● **WORK INSTRUCTION**
Looking at the entries, how many lines hold the word "работать"? State the number by itself.

Dataset entries
* * * * *

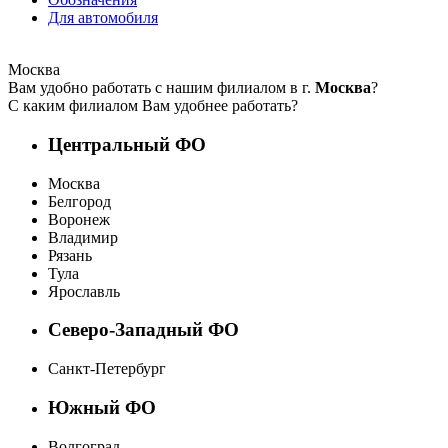
Для автомобиля
Москва
Вам удобно работать с нашим филиалом в г.
Москва
?
С каким филиалом Вам удобнее работать?
Центральный ФО
Москва
Белгород
Воронеж
Владимир
Рязань
Тула
Ярославль
Северо-Западный ФО
Санкт-Петербург
Южный ФО
Волгоград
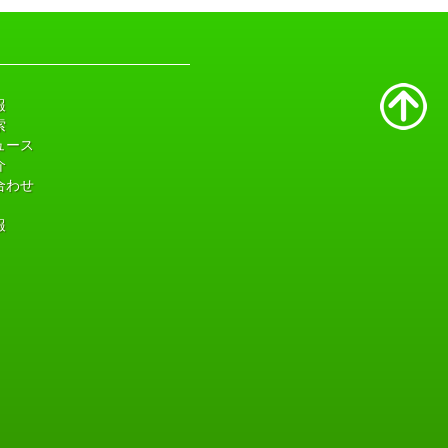
報
索
ュース
介
合わせ
報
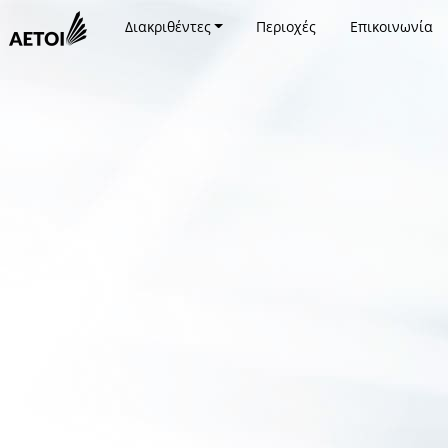
Διακριθέντες
Περιοχές
Επικοινωνία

* * * * *

● **SOLUTION TO THIS TASK**
2